We as archaeologists have become complacent in accepting
the characterisation of the Bushmen or Hadza as collectors
with immediate return economies who represent a timeless
model of prehistoric African hunter-gatherers. The interpretation
offered here of Sai Island as a special purpose site
will go some way towards shaking our preconceptions
free of the limitations of the ethnographic present.
Roscoe
takes a hard look at a stalwart source of comparative
data, Murdock's Ethnographic Atlas and argues that the
apparent deviance of tropical hunter-gatherers from
latitudinal trends in foraging strategies, especially
reliance on fishing, is an artefact of biases in the
ethnographic database. The Atlas presents a skewed sample
of hunter-gatherers, with a disproportionately high
representation of coastal northern American societies
and few tropical groups with access to water. These
and other discontinuities in the database appear to
account for the so-called 'tropical exception'. Roscoe
raises an obvious, but easily overlooked point that
many of the world's early states developed along major
river systems between 20º - 35º N, and as
a consequence we have no ethnographic data for hunter-gatherers
who would have lived along these rivers. There is scope
here for archaeologists to help redress the balance.
Franco
et al take a strongly ecological perspective in their
overview of changing hunter-gatherer settlement patterns
in southern Patagonia during the Holocene. They present
a chronologically based summary of evidence for climate
change in the region from the perspective of two locales:
a highland lake and stretch of coast and both located
in a semi-arid region. The archaeological record of
site distributions and artefact content is examined
against the background of shifting plant, animal and
water resources. The result is a fine-grained analysis
that emphasises the impact of slight shifts in available
moisture on long-term decision-making about landscape
use. Evidence emerges of possible exchange networks
operating as risk reducing strategies alongside changes
in mobility. These findings may not be surprising, but
this is a geographical area of hunter-gatherer prehistory
that is poorly known outside specialist circles. The
overview incorporates several forthcoming publications
and as such presents the latest data available for the
region.
Sadr
also brings to our attention a relatively little-known
topic of research outside southern Africa, namely the
role of sheep among late Holocene hunter-gatherer societies.
(The concept of a southern African 'Neolithic' will
feature in the December issue of Before Farming.) Farming
and cattle herding were brought to southern Africa by
Bantu-speaking peoples who originated around Lake Victoria
some 2,000 years ago. This dispersal is well documented
archaeologically and supported by genetic and linguistic
research, but along the western Cape the keeping of
sheep predates the arrival of Bantu-speaking farmers.
Sadr addresses the issue of how sheep arrived and what
role they may have played among local hunter-gatherers.
He develops the challenging argument that given the
rich resources of the Cape coast, local hunter-gatherers
(Khoe) had no economic imperative to keep sheep, but
they could have played a role in enhancing prestige
and establishing social rank.
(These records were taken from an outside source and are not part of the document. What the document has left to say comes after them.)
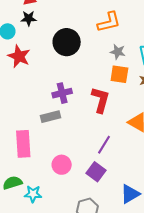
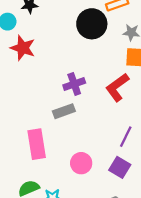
black circle: (67, 42) -> (92, 24), moved
red L-shape: (101, 100) -> (117, 87), turned -136

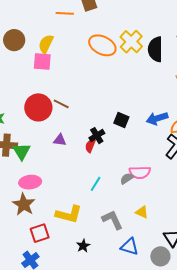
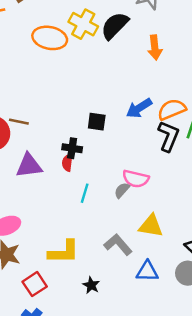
black semicircle: (155, 49) -> (115, 26), turned 60
black cross: (97, 136) -> (72, 148), turned -35
purple triangle: (60, 140) -> (29, 166), size x1.6
pink semicircle: (140, 172) -> (136, 179), turned 30
cyan line: (96, 184) -> (85, 193), moved
yellow triangle: (142, 212) -> (151, 226), size x1.5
These groups with their
existing delayed return economies (based on shellfish)
were pre-adapted to the development of social differentiation.
Sheep were kept for use in feasts where their consumption
could have fulfilled various integrative and competitive
social roles. Sadr interprets the faunal record from
the hilltop site of Kasteelberg as evidence of a place
devoted to feasting in a physically and socially prominent
location. The model is compelling and will challenge
archaeologists to rethink the existing consensus about
sites with sheep and ceramics.
The
departmental review by Hobart and Mitchell features
the ethnographic and archaeological collections from
the Pitt Rivers Museum, Oxford. Particular emphasis
is given to Bushman artefacts collected in the 19th
century from the interior of South Africa, long before
systematic ethnographic research began in the Kalahari.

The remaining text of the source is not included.